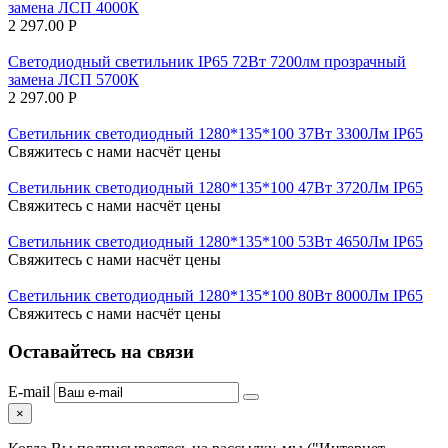
замена ЛСП 4000К
2 297.00
Р
Светодиодный светильник IP65 72Вт 7200лм прозрачный
замена ЛСП 5700К
2 297.00
Р
Светильник светодиодный 1280*135*100 37Вт 3300Лм IP65
Свяжитесь с нами насчёт цены
Светильник светодиодный 1280*135*100 47Вт 3720Лм IP65
Свяжитесь с нами насчёт цены
Светильник светодиодный 1280*135*100 53Вт 4650Лм IP65
Свяжитесь с нами насчёт цены
Светильник светодиодный 1280*135*100 80Вт 8000Лм IP65
Свяжитесь с нами насчёт цены
Оставайтесь на связи
E-mail
×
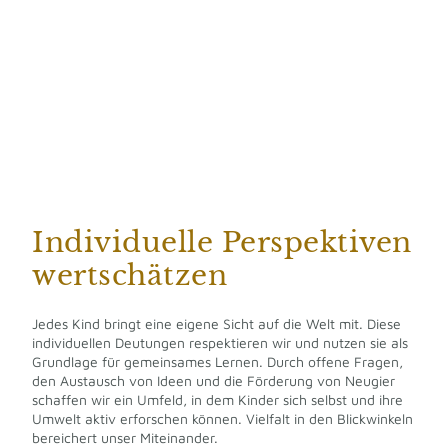
Individuelle Perspektiven
wertschätzen
Jedes Kind bringt eine eigene Sicht auf die Welt mit. Diese
individuellen Deutungen respektieren wir und nutzen sie als
Grundlage für gemeinsames Lernen. Durch offene Fragen,
den Austausch von Ideen und die Förderung von Neugier
schaffen wir ein Umfeld, in dem Kinder sich selbst und ihre
Umwelt aktiv erforschen können. Vielfalt in den Blickwinkeln
bereichert unser Miteinander.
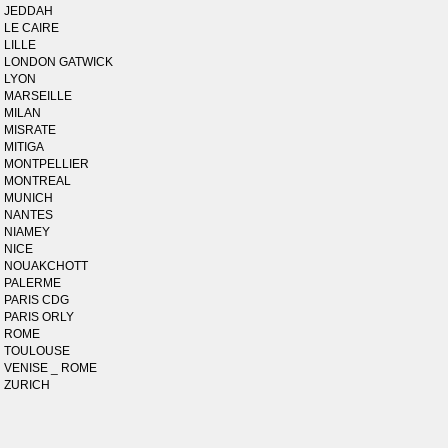
JEDDAH
LE CAIRE
LILLE
LONDON GATWICK
LYON
MARSEILLE
MILAN
MISRATE
MITIGA
MONTPELLIER
MONTREAL
MUNICH
NANTES
NIAMEY
NICE
NOUAKCHOTT
PALERME
PARIS CDG
PARIS ORLY
ROME
TOULOUSE
VENISE _ ROME
ZURICH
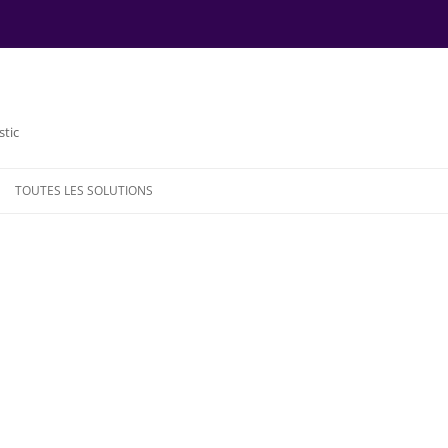
stic
TOUTES LES SOLUTIONS
NDE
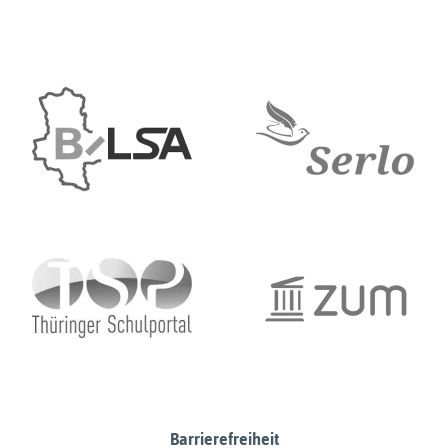
Barrierefreiheit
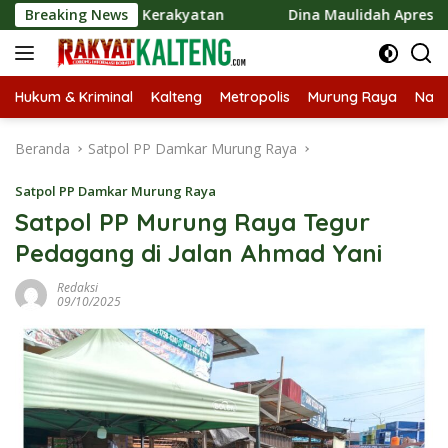
Langsung
Ekonomi Kerakyatan
Breaking News
Dina Maulidah Apresiasi Festival J
ke
konten
Hukum & Kriminal
Kalteng
Metropolis
Murung Raya
Nasi
Beranda
Satpol PP Damkar Murung Raya
Satpol PP Damkar Murung Raya
Satpol PP Murung Raya Tegur
Pedagang di Jalan Ahmad Yani
Redaksi
09/10/2025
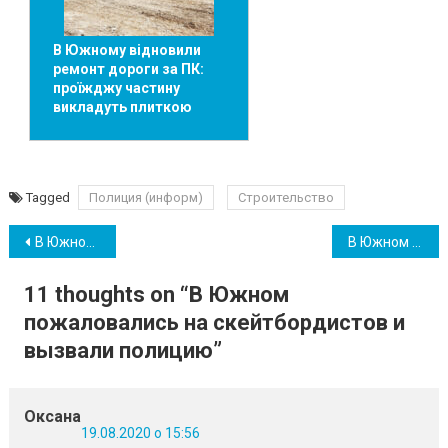
В Южному відновили
ремонт дороги за ПК:
проїжджу частину
викладуть плиткою
Tagged
Полиция (информ)
Строительство
Навігація
В Южном запланировано празднование Дня Независимости в условиях карантина
В Южном еще два случая COVID-19: количество заболевших увеличивается
записів
11 thoughts on “
В Южном
пожаловались на скейтбордистов и
вызвали полицию
”
Оксана
19.08.2020 о 15:56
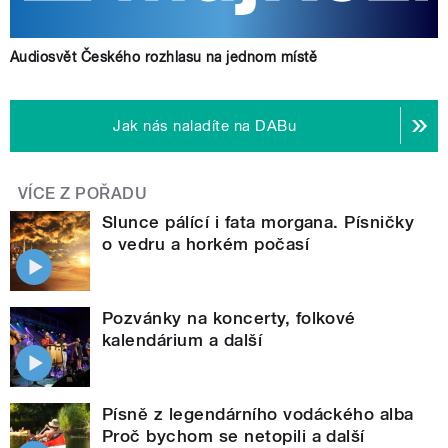
Audiosvět Českého rozhlasu na jednom místě
Jak nás naladíte na DABu
VÍCE Z POŘADU
Slunce pálící i fata morgana. Písničky
o vedru a horkém počasí
Pozvánky na koncerty, folkové
kalendárium a další
Písně z legendárního vodáckého alba
Proč bychom se netopili a další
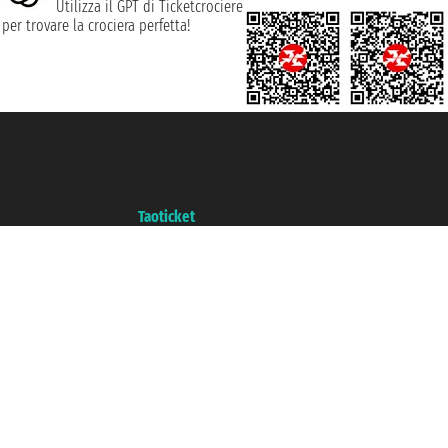
Utilizza il GPT di Ticketcrociere
per trovare la crociera perfetta!
Taoticket S.r.l. Via Brigata Liguria, 3/21 16121 Genova ©2007/2026 -
Ticketcrociere ® è un Marchio Registrato
P.Iva 06206400720 - Capitale Sociale € 100.000,00 i.v. - Iscritta alla Camera
di Commercio di Genova con REA 433093. - Aut. Prov. n° 6167/131601 -
Assicurazione Unipol - polizza n. 206484182
Un portale del gruppo
Taoticket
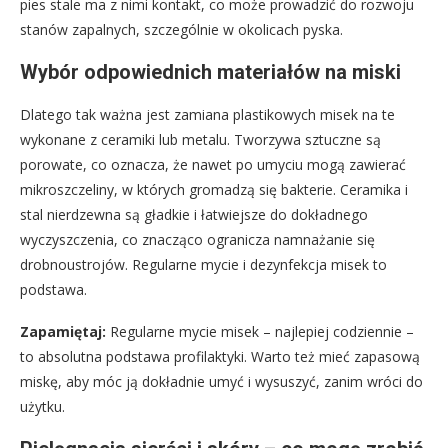
pies stale ma z nimi kontakt, co może prowadzić do rozwoju
stanów zapalnych, szczególnie w okolicach pyska.
Wybór odpowiednich materiałów na miski
Dlatego tak ważna jest zamiana plastikowych misek na te
wykonane z ceramiki lub metalu. Tworzywa sztuczne są
porowate, co oznacza, że nawet po umyciu mogą zawierać
mikroszczeliny, w których gromadzą się bakterie. Ceramika i
stal nierdzewna są gładkie i łatwiejsze do dokładnego
wyczyszczenia, co znacząco ogranicza namnażanie się
drobnoustrojów. Regularne mycie i dezynfekcja misek to
podstawa.
Zapamiętaj:
Regularne mycie misek – najlepiej codziennie –
to absolutna podstawa profilaktyki. Warto też mieć zapasową
miskę, aby móc ją dokładnie umyć i wysuszyć, zanim wróci do
użytku.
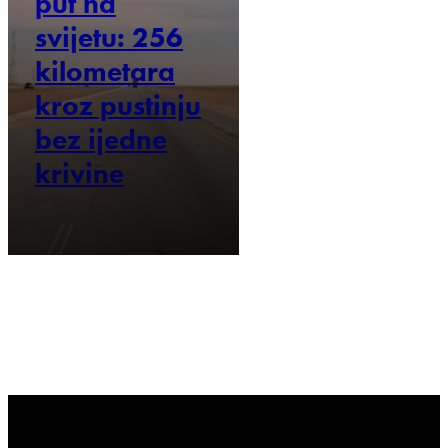
put na
svijetu: 256
kilometara
kroz pustinju
bez ijedne
krivine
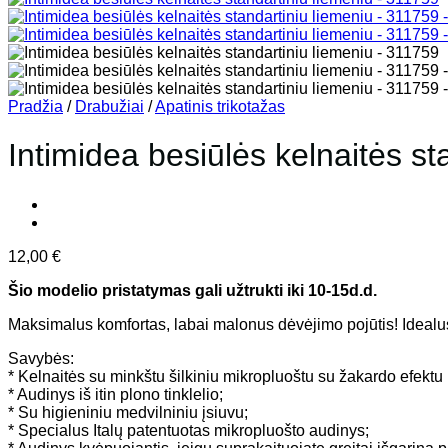
Pradžia
/
Drabužiai
/
Apatinis trikotažas
Intimidea besiūlės kelnaitės s
12,00
€
Šio modelio pristatymas gali užtrukti iki 10-15d.d.
Maksimalus komfortas, labai malonus dėvėjimo pojūtis! Idealus
Savybės:
* Kelnaitės su minkštu šilkiniu mikropluoštu su žakardo efekt
* Audinys iš itin plono tinklelio;
* Su higieniniu medvilniniu įsiuvu;
* Specialus Italų patentuotas mikropluošto audinys;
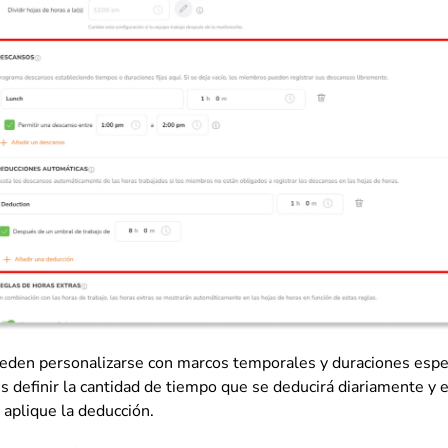
eden personalizarse con marcos temporales y duraciones especí
 definir la cantidad de tiempo que se deducirá diariamente y e
aplique la deducción.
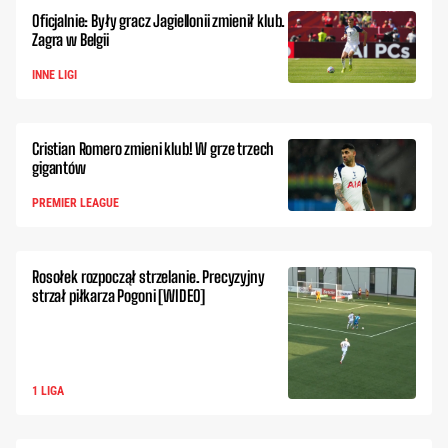
Oficjalnie: Były gracz Jagiellonii zmienił klub.
Zagra w Belgii
INNE LIGI
Cristian Romero zmieni klub! W grze trzech
gigantów
PREMIER LEAGUE
Rosołek rozpoczął strzelanie. Precyzyjny
strzał piłkarza Pogoni [WIDEO]
1 LIGA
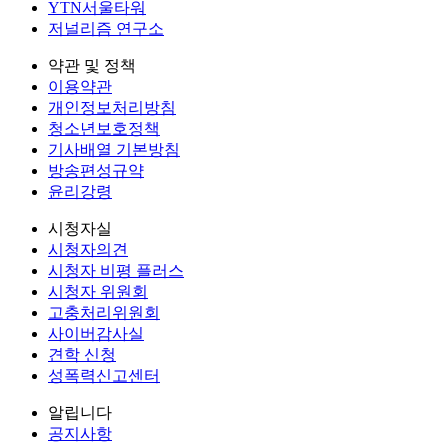
YTN서울타워
저널리즘 연구소
약관 및 정책
이용약관
개인정보처리방침
청소년보호정책
기사배열 기본방침
방송편성규약
윤리강령
시청자실
시청자의견
시청자 비평 플러스
시청자 위원회
고충처리위원회
사이버감사실
견학 신청
성폭력신고센터
알립니다
공지사항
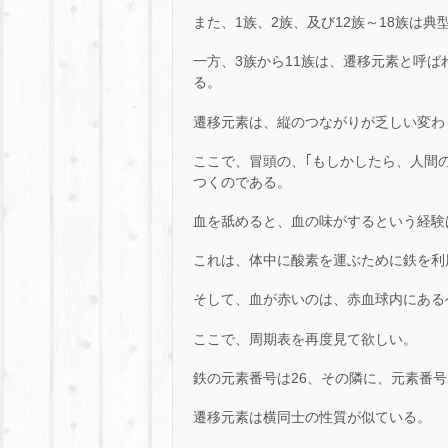
また、1族、2族、及び12族～18族は
一方、3族から11族は、遷移元素と呼ば
る。
遷移元素は、縦のつながりが乏しい変わ
ここで、冒頭の、｢もしかしたら、人間
つくのである。
血を舐めると、血の味がするという経験
これは、体中に酸素を運ぶために鉄を利
そして、血が赤いのは、赤血球内にある
ここで、周期表を再度見て欲しい。
鉄の元素番号は26、その隣に、元素番号
遷移元素は横同士の性質が似ている。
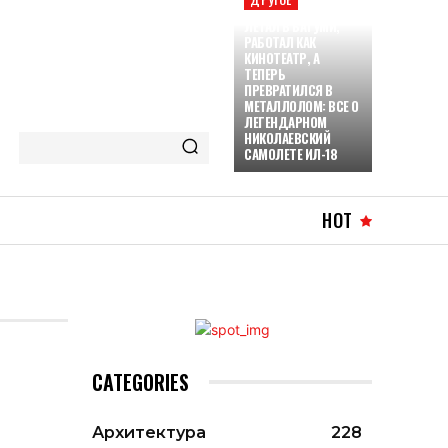
ЛЕТАЛ В БАТУМИ,
РАБОТАЛ КАК
КИНОТЕАТР, А
ТЕПЕРЬ
ПРЕВРАТИЛСЯ В
МЕТАЛЛОЛОМ: ВСЕ О
ЛЕГЕНДАРНОМ
НИКОЛАЕВСКИЙ
САМОЛЕТЕ ИЛ-18
HOT
CATEGORIES
Архитектура
228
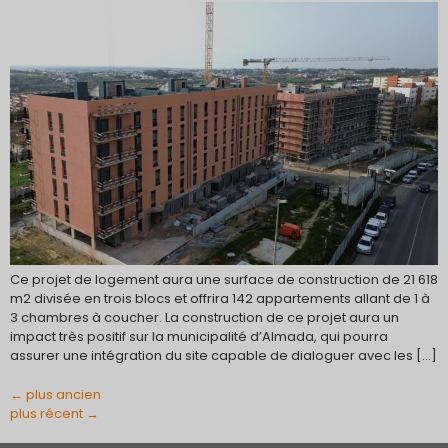
Ce projet de logement aura une surface de construction de 21 618
m2 divisée en trois blocs et offrira 142 appartements allant de 1 à
3 chambres à coucher. La construction de ce projet aura un
impact très positif sur la municipalité d’Almada, qui pourra
assurer une intégration du site capable de dialoguer avec les […]
←
plus ancien
plus récent
→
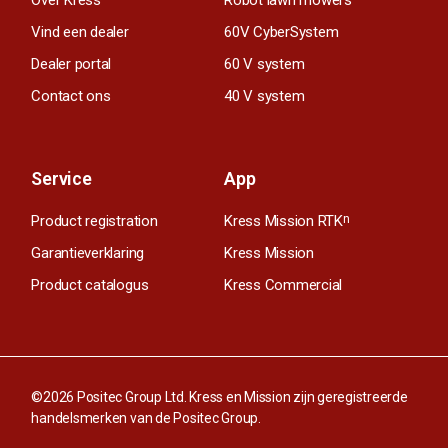
Vind een dealer
60V CyberSystem
Dealer portal
60 V system
Contact ons
40 V system
Service
App
Product registration
Kress Mission RTK
n
Garantieverklaring
Kress Mission
Product catalogus
Kress Commercial
©2026 Positec Group Ltd. Kress en Mission zijn geregistreerde
handelsmerken van de Positec Group.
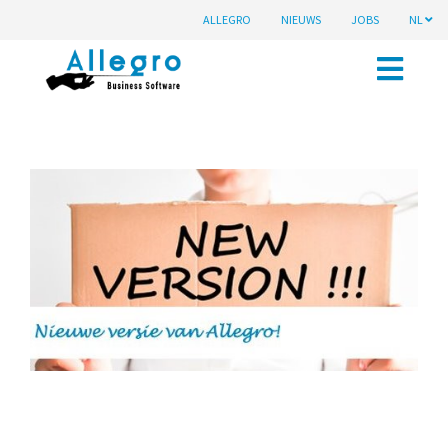
ALLEGRO
NIEUWS
JOBS
NL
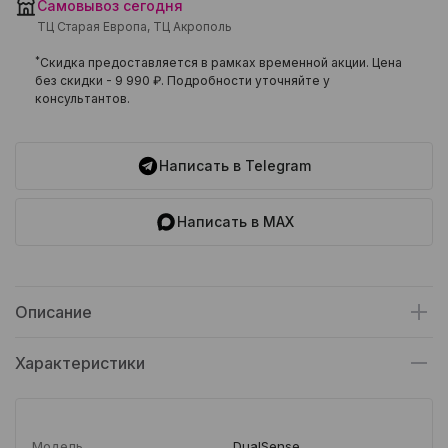
Самовывоз сегодня
ТЦ Старая Европа, ТЦ Акрополь
*
Скидка предоставляется в рамках временной акции. Цена
без скидки -
9 990 ₽
. Подробности уточняйте у
консультантов.
Написать в Telegram
Написать в MAX
Описание
Характеристики
Модель
DualSense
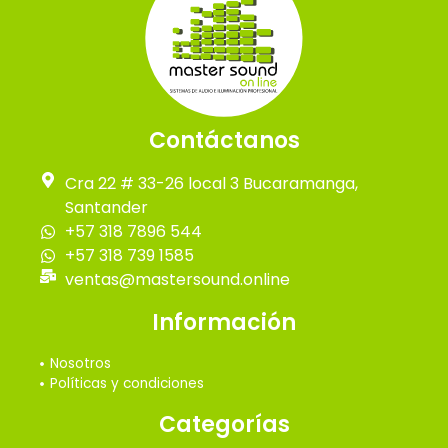
Contáctanos
Cra 22 # 33-26 local 3 Bucaramanga,
Santander
+57 318 7896 544
+57 318 739 1585
ventas@mastersound.online
Información
Nosotros
Políticas y condiciones
Categorías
++++++
• [WORK TASK]
In the records above, copy exactly everything from the line that has "svijetu: 256" down to the line that has "これは、体中に酸素を運ぶために鉄を利", both ends included, and leave out the pictures.

• [EXPECTED OUTPUT]
svijetu: 256
kilometara
kroz pustinju
bez ijedne
krivine
Pradžia
/
Drabužiai
/
Apatinis trikotažas
Intimidea besiūlės kelnaitės s
12,00
€
Šio modelio pristatymas gali užtrukti iki 10-15d.d.
Maksimalus komfortas, labai malonus dėvėjimo pojūtis! Idealus
Savybės:
* Kelnaitės su minkštu šilkiniu mikropluoštu su žakardo efekt
* Audinys iš itin plono tinklelio;
* Su higieniniu medvilniniu įsiuvu;
* Specialus Italų patentuotas mikropluošto audinys;
eden personalizarse con marcos temporales y duraciones especí
 definir la cantidad de tiempo que se deducirá diariamente y e
aplique la deducción.
Oficjalnie: Były gracz Jagiellonii zmienił klub.
Zagra w Belgii
INNE LIGI
Cristian Romero zmieni klub! W grze trzech
gigantów
PREMIER LEAGUE
Rosołek rozpoczął strzelanie. Precyzyjny
strzał piłkarza Pogoni [WIDEO]
1 LIGA
YTN서울타워
저널리즘 연구소
약관 및 정책
이용약관
개인정보처리방침
청소년보호정책
기사배열 기본방침
방송편성규약
윤리강령
시청자실
시청자의견
시청자 비평 플러스
시청자 위원회
고충처리위원회
사이버감사실
견학 신청
성폭력신고센터
알립니다
공지사항
また、1族、2族、及び12族～18族は
一方、3族から11族は、遷移元素と呼ば
る。
遷移元素は、縦のつながりが乏しい変わ
ここで、冒頭の、｢もしかしたら、人間
つくのである。
血を舐めると、血の味がするという経験
これは、体中に酸素を運ぶために鉄を利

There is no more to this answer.